Bildungsveranstaltungen zum frühen Widerstand von links hat mein Vater auch noch nach seinem Ausscheiden aus dem Bundestag für Jusos abgehalten. Überall verteilte er seine Reichstagsprotokoll-Fotokopien, was manche dann schon altersschrullig fanden, und bis zuletzt ist er auf den Friedhof gegangen und hat am 9. November an einem kleinen Denkmal für die lokalen Opfer der Shoah Grablichter aufgestellt. Ich hab dann mal zu ihm gesagt: In Deinem Alter, es ist doch viel zu neblig und kalt draußen!, aber er hat nur geantwortet: "Hier macht das ja sonst niemand", und ist zum Friedhof gegangen mit seinem Gehstock und seinen roten Kerzen. Eine katholische Ehrung für die jüdischen Opfer der Deutschen. Meinem Vater hätten sicher die Konsequenz und unerbittliche Deutlichkeit gefallen, mit der Bundeskanzlerin Angela Merkel heute das Existenzrecht Israels und die unabdingbare Solidarität mit den jüdischen Menschen zur Staatsraison der Bundesrepublik Deutschland erklärt.
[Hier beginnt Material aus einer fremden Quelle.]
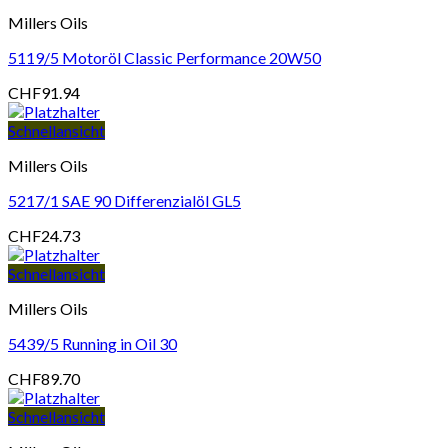
Millers Oils
5119/5 Motoröl Classic Performance 20W50
CHF
91.94
Schnellansicht
Millers Oils
5217/1 SAE 90 Differenzialöl GL5
CHF
24.73
Schnellansicht
Millers Oils
5439/5 Running in Oil 30
CHF
89.70
Schnellansicht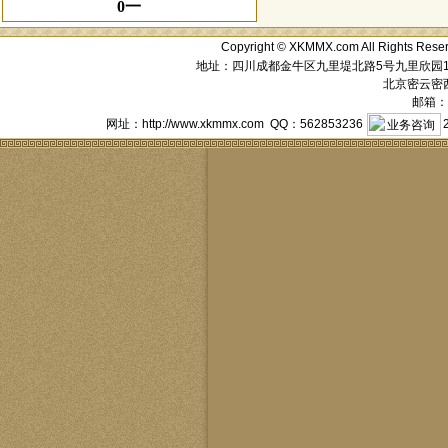
0一
Copyright © XKMMX.com All Ri
地址：四川成都金牛区九里堤北路5号九里欣园1栋1单元
北京密云密西花
邮箱：a
网址：http://www.xkmmx.com QQ：562853236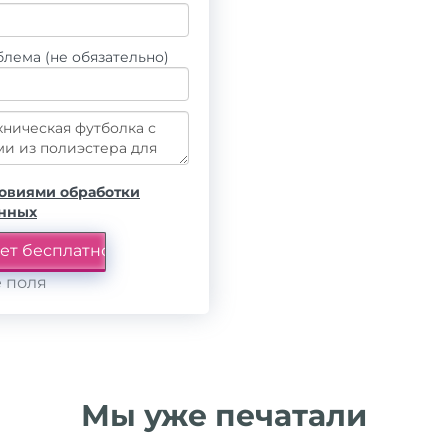
лема (не обязательно)
овиями обработки
анных
 поля
Мы уже печатали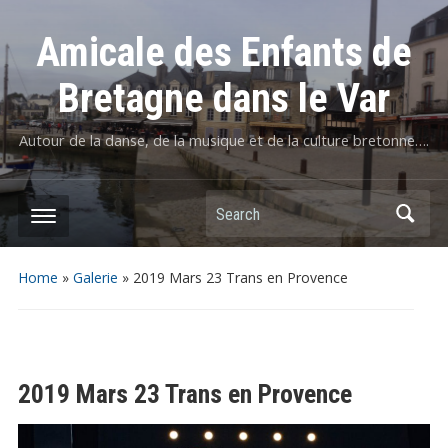
Amicale des Enfants de
Bretagne dans le Var
Autour de la danse, de la musique et de la culture bretonne….
Home
»
Galerie
»
2019 Mars 23 Trans en Provence
2019 Mars 23 Trans en Provence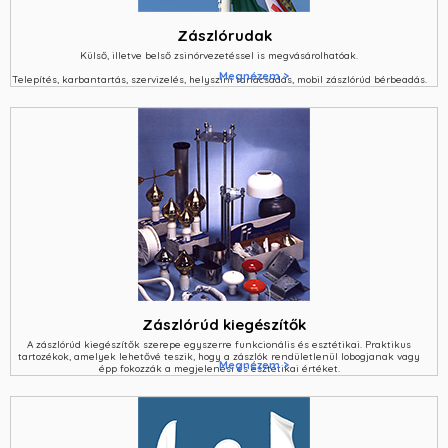
Zászlórudak
Külső, illetve belső zsinórvezetéssel is megvásárolhatóak.
Megnézem >
Telepítés, karbantartás, szervizelés, helyszíni tanácsadás, mobil zászlórúd bérbeadás.
Zászlórúd kiegészítők
A zászlórúd kiegészítők szerepe egyszerre funkcionális és esztétikai. Praktikus
tartozékok, amelyek lehetővé teszik, hogy a zászlók rendületlenül lobogjanak vagy
Megnézem >
épp fokozzák a megjelenési és esztétikai értéket.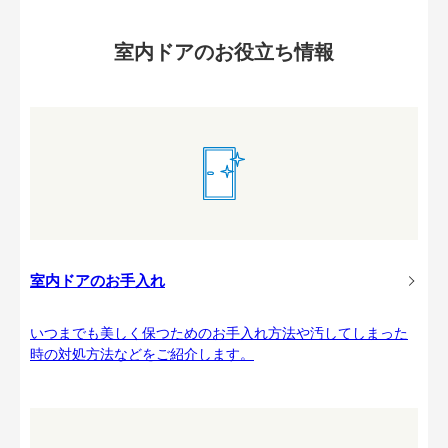
室内ドアのお役立ち情報
室内ドアのお手入れ
いつまでも美しく保つためのお手入れ方法や汚してしまった
時の対処方法などをご紹介します。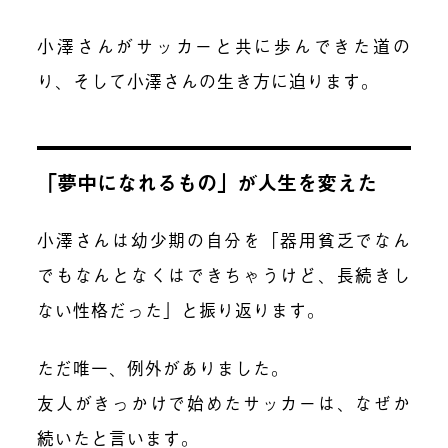
小澤さんがサッカーと共に歩んできた道の
り、そして小澤さんの生き方に迫ります。
「夢中になれるもの」が人生を変えた
小澤さんは幼少期の自分を「器用貧乏でなん
でもなんとなくはできちゃうけど、長続きし
ない性格だった」と振り返ります。
ただ唯一、例外がありました。
友人がきっかけで始めたサッカーは、なぜか
続いたと言います。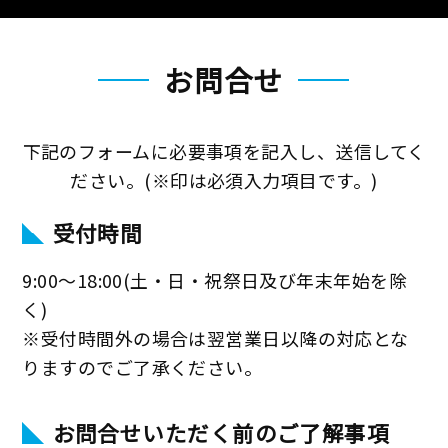
お問合せ
下記のフォームに必要事項を記入し、送信してく
ださい。(※印は必須入力項目です。)
受付時間
9:00～18:00(土・日・祝祭日及び年末年始を除
く)
※受付時間外の場合は翌営業日以降の対応とな
りますのでご了承ください。
お問合せいただく前のご了解事項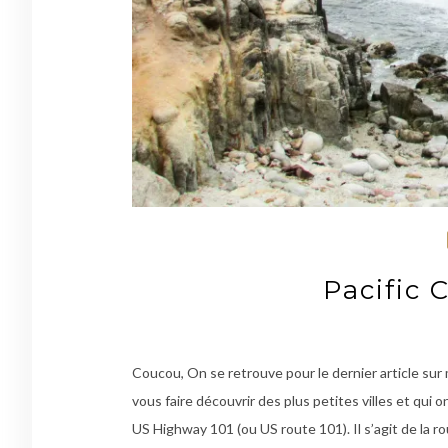
Pacific 
Coucou, On se retrouve pour le dernier article sur
vous faire découvrir des plus petites villes et qui
US Highway 101 (ou US route 101). Il s’agit de la r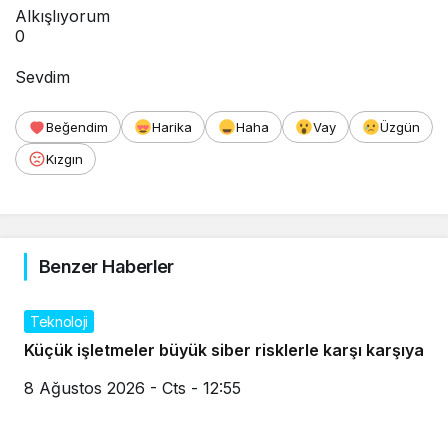
Alkışlıyorum
0
Sevdim
Beğendim
Harika
Haha
Vay
Üzgün
Kızgın
Benzer Haberler
Teknoloji
Küçük işletmeler büyük siber risklerle karşı karşıya
8 Ağustos 2026 - Cts - 12:55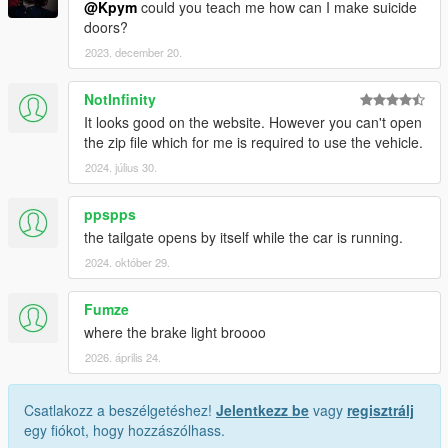
@Kpym
could you teach me how can I make suicide
doors?
2023. december 20.
NotInfinity
It looks good on the website. However you can't open
the zip file which for me is required to use the vehicle.
2024. július 30.
ppspps
the tailgate opens by itself while the car is running.
2024. október 29.
Fumze
where the brake light broooo
2026. április 24.
Csatlakozz a beszélgetéshez!
Jelentkezz be
vagy
regisztrálj
egy fiókot, hogy hozzászólhass.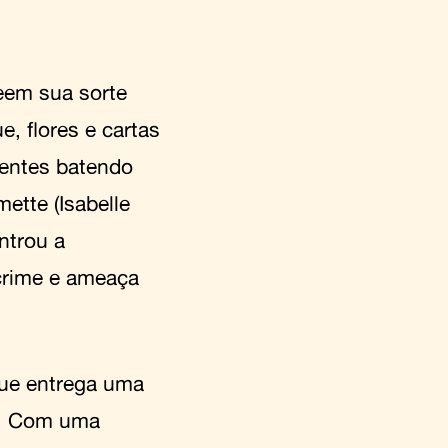
eem sua sorte
, flores e cartas
ientes batendo
ette (Isabelle
ntrou a
crime e ameaça
que entrega uma
a. Com uma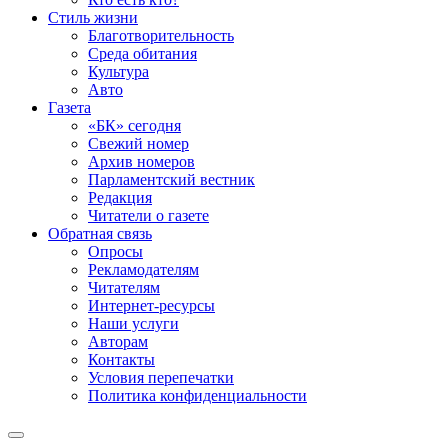
Стиль жизни
Благотворительность
Среда обитания
Культура
Авто
Газета
«БК» сегодня
Свежий номер
Архив номеров
Парламентский вестник
Редакция
Читатели о газете
Обратная связь
Опросы
Рекламодателям
Читателям
Интернет-ресурсы
Наши услуги
Авторам
Контакты
Условия перепечатки
Политика конфиденциальности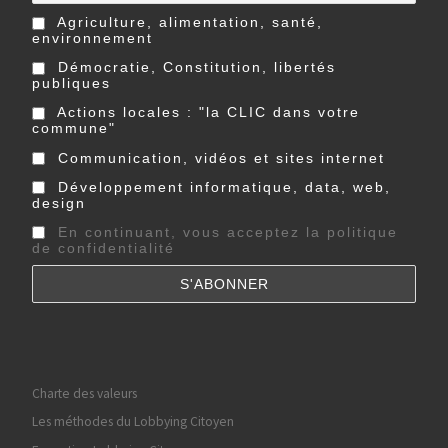
Actions locales : "la CLIC dans votre
commune"
Communication, vidéos et sites internet
Développement informatique, data, web,
design
En continuant, vous acceptez la politique
de confidentialité
Charte des valeurs
Les méthodes du Lobbying Citoyen
Formation Lobbying Citoyen
Modes de fonctionnement
Suivre les travaux parlementaires
Partenaires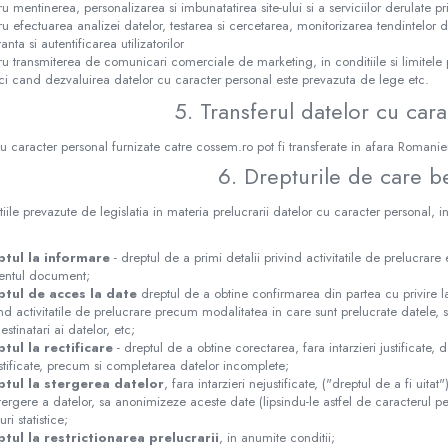
ru mentinerea, personalizarea si imbunatatirea site-ului si a serviciilor derulate pr
ru efectuarea analizei datelor, testarea si cercetarea, monitorizarea tendintelor de 
anta si autentificarea utilizatorilor
ru transmiterea de comunicari comerciale de marketing, in conditiile si limitele
ci cand dezvaluirea datelor cu caracter personal este prevazuta de lege etc.
5. Transferul datelor cu car
u caracter personal furnizate catre cossem.ro pot fi transferate in afara Romani
6. Drepturile de care be
tiile prevazute de legislatia in materia prelucrarii datelor cu caracter personal, 
:
ptul la informare
- dreptul de a primi detalii privind activitatile de prelucra
entul document;
ptul de acces la date
dreptul de a obtine confirmarea din partea cu privire l
ind activitatile de prelucrare precum modalitatea in care sunt prelucrate datele, s
stinatari ai datelor, etc;
tul la rectificare
- dreptul de a obtine corectarea, fara intarzieri justificate
stificate, precum si completarea datelor incomplete;
ptul la stergerea datelor
, fara intarzieri nejustificate, ("dreptul de a fi uitat
tergere a datelor, sa anonimizeze aceste date (lipsindu-le astfel de caracterul pe
ri statistice;
tul la restrictionarea prelucrarii
, in anumite conditii;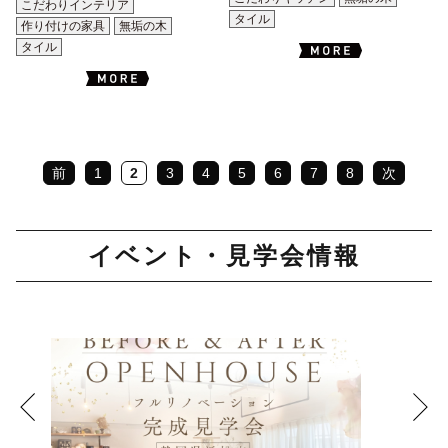
こだわりインテリア
タイル
作り付けの家具
無垢の木
タイル
前
1
2
3
4
5
6
7
8
次
イベント・見学会情報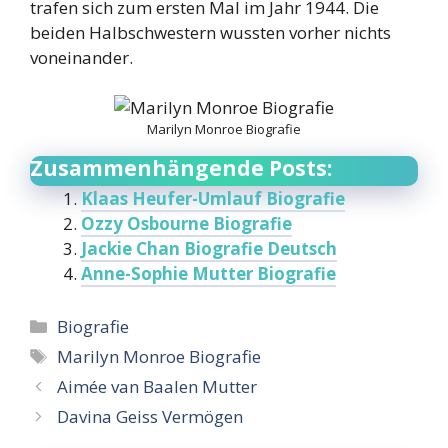
trafen sich zum ersten Mal im Jahr 1944. Die
beiden Halbschwestern wussten vorher nichts
voneinander.
Marilyn Monroe Biografie
Zusammenhängende Posts:
Klaas Heufer-Umlauf Biografie
Ozzy Osbourne Biografie
Jackie Chan Biografie Deutsch
Anne-Sophie Mutter Biografie
Categories
Biografie
Tags
Marilyn Monroe Biografie
Aimée van Baalen Mutter
Davina Geiss Vermögen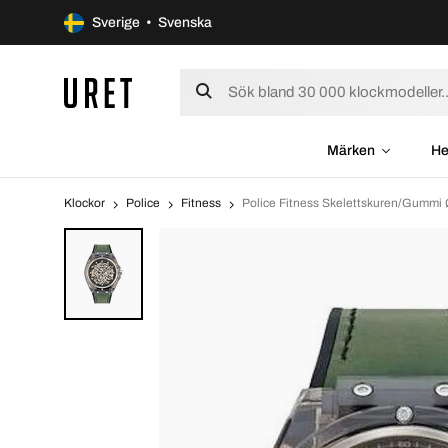
Sverige • Svenska
Märken
He
Klockor
Police
Fitness
Police Fitness Skelettskuren/Gum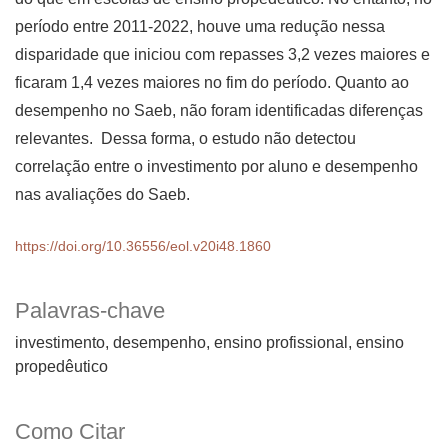
período entre 2011-2022, houve uma redução nessa
disparidade que iniciou com repasses 3,2 vezes maiores e
ficaram 1,4 vezes maiores no fim do período. Quanto ao
desempenho no Saeb, não foram identificadas diferenças
relevantes. Dessa forma, o estudo não detectou
correlação entre o investimento por aluno e desempenho
nas avaliações do Saeb.
https://doi.org/10.36556/eol.v20i48.1860
Palavras-chave
investimento, desempenho, ensino profissional, ensino
propedêutico
Como Citar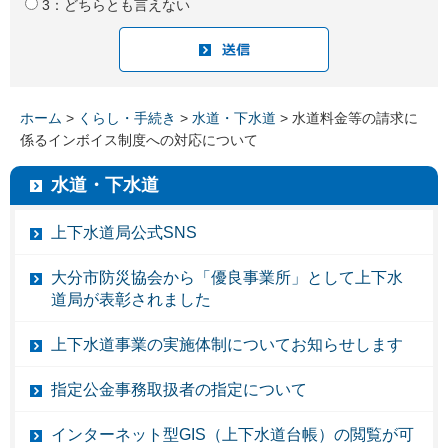
3：どちらとも言えない
ホーム
>
くらし・手続き
>
水道・下水道
> 水道料金等の請求に
係るインボイス制度への対応について
水道・下水道
上下水道局公式SNS
大分市防災協会から「優良事業所」として上下水
道局が表彰されました
上下水道事業の実施体制についてお知らせします
指定公金事務取扱者の指定について
インターネット型GIS（上下水道台帳）の閲覧が可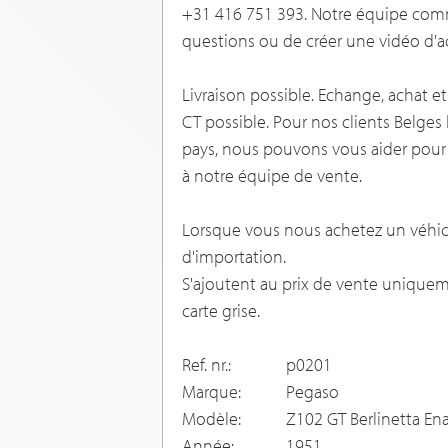
+31 416 751 393. Notre équipe comme
questions ou de créer une vidéo d'a
Livraison possible. Echange, achat et
CT possible. Pour nos clients Belges
pays, nous pouvons vous aider pour
à notre équipe de vente.
Lorsque vous nous achetez un véhic
d'importation.
S'ajoutent au prix de vente uniqueme
carte grise.
Ref. nr.:
p0201
Marque:
Pegaso
Modèle:
Z102 GT Berlinetta En
Année:
1951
Das hat kein SPD-Kanzler je so deutlich getan, wohl aber Johannes Rau, weshalb ihm viele Besucher einen Stein auf sein Grab legen, obwohl er ja Christ war. Hier sind wir übrigens angekommen bei "Bruder Johannes", das Grab ist nicht so schön, oder was finden Sie? Ein bissschen trist. Und dieser Osterkorb da auf der Ecke abgestellt, das sieht blöd aus.
Und sehen Sie da! Gegenüber von Rau liegt wohl ein alter Nazi, mit Runen auf dem Grabstein, das ist peinlich!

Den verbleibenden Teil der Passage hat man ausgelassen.